Les Fabricants d'Eden
1.
    Rempli de
sombres pressentiments et soumis aux pires tensions qu’un Chem adulte ait
jamais supportées, Kelexel, l’Investigateur, plongea dans l’océan où se tenait
caché l’historia-nef. Son véhicule fusiforme se fraya un passage au-delà de la
barrière qui se dressait, telle une rangée de pattes d’insecte, au cœur de la
pénombre verte, et se posa sur la grande et grise plate-forme d’atterrissage.
    Arrivaient
et décollaient à l’entour les disques et les sphères des équipes de travail
dont les lumières jaunes palpitaient. Là-haut, à la surface, c’était le petit
matin et Fraffin le Directeur, au cœur de sa nef, composait une histoire.
    Etre
ici , pensa Kelexel. Etre réellement sur le monde de
Fraffin .
    Il avait
l’impression de connaître intimement ce monde - toutes ces heures passées
devant le senso-total, à contempler les histoires que Fraffin racontait, se
déroulèrent devant ses yeux. Les données de base indispensables à sa mission,
lui avait-on dit. Mais quel Chem n’aurait accepté – et de grand
cœur – de changer de place avec lui, maintenant.
    Etre
sur le monde de Fraffin !
    Cette
aube, là-haut – il en avait souvent contemplé de semblables, filmées par
les opérateurs de Fraffin : le ciel tourmenté, des colonnes de nuées sur
coussins d’or. Et ces créatures ! Il croyait entendre la voix hésitante
d’une vieille prêtresse murmurant aux pieds d’un Chem campé comme un dieu.
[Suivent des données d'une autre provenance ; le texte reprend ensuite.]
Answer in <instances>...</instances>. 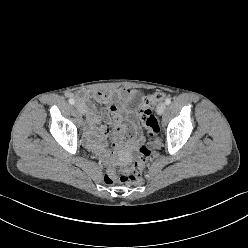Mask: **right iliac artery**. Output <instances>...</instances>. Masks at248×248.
<instances>
[{
  "instance_id": "obj_1",
  "label": "right iliac artery",
  "mask_w": 248,
  "mask_h": 248,
  "mask_svg": "<svg viewBox=\"0 0 248 248\" xmlns=\"http://www.w3.org/2000/svg\"><path fill=\"white\" fill-rule=\"evenodd\" d=\"M69 103H70L71 105H73V104L75 103L74 99L70 98V99H69Z\"/></svg>"
}]
</instances>
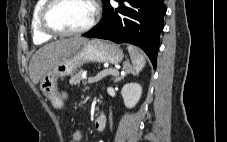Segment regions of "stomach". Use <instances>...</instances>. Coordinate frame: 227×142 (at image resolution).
<instances>
[{"label":"stomach","instance_id":"0dacf381","mask_svg":"<svg viewBox=\"0 0 227 142\" xmlns=\"http://www.w3.org/2000/svg\"><path fill=\"white\" fill-rule=\"evenodd\" d=\"M123 59V51L110 42L91 40L83 45L75 54L59 61L40 81L42 93L51 101L54 107L63 105L65 93L60 94L57 80L73 74L86 62H109L118 64Z\"/></svg>","mask_w":227,"mask_h":142}]
</instances>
Ah ! Des femmes fondantes comme le beurre, prodigues de baisers piquants.
    Mais ces
temps avaient disparu – sauf sur les bobines de Fraffin. On avait poussé
les créatures de ce monde dans de nouvelles voies tout aussi excitantes.
    Dans les
affres où le plongeait le souvenir des histoires de Fraffin, Kelexel perçut sa
propre ambiguïté.
    Je ne
dois pas faiblir , pensa-t-il.
    A cette
pensée était associée l’image d’un geste grandiloquent (une main sur la poitrine)
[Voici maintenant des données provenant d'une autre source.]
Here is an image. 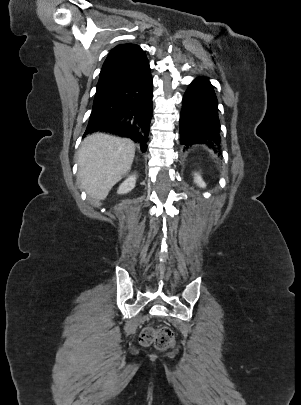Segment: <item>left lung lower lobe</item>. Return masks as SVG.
<instances>
[{"mask_svg": "<svg viewBox=\"0 0 301 405\" xmlns=\"http://www.w3.org/2000/svg\"><path fill=\"white\" fill-rule=\"evenodd\" d=\"M180 115V142L184 146L203 144L220 149L218 102L207 78L198 77L183 97Z\"/></svg>", "mask_w": 301, "mask_h": 405, "instance_id": "left-lung-lower-lobe-1", "label": "left lung lower lobe"}]
</instances>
et Kelexel se permit un gloussement intérieur. C’est à Fraffin qu’il devait
cela. Fraffin avait enseigné à plus d’un Chem à mieux se connaître.
    En dépit
de la confusion qui semblait régner sur la plate-forme d’atterrissage,
l’Aiguilleur remarqua presque tout de suite Kelexel et envoya un robot
au-devant de lui. Faisant face à son œil unique, Kelexel s’inclina et
dit : « Je suis un visiteur. Kelexel est mon nom. »
    Il n’avait
pas besoin de préciser qu’il était un riche visiteur. Son véhicule et ses vêtements
parlaient pour lui. Il portait des collants, une tunique et une cape tout
usage, taillés en vue du confort, dans un tissu insalissable, du vert reposant
de la forêt. Cette vêture prêtait à sa silhouette trapue, aux jambes torses,
une somptueuse dignité, faisait ressortir sa peau argentée de Chem des Chems et
attirait l’attention sur son lourd visage aux méplats ossus, aux pénétrants
yeux bruns enfoncés dans leurs orbites.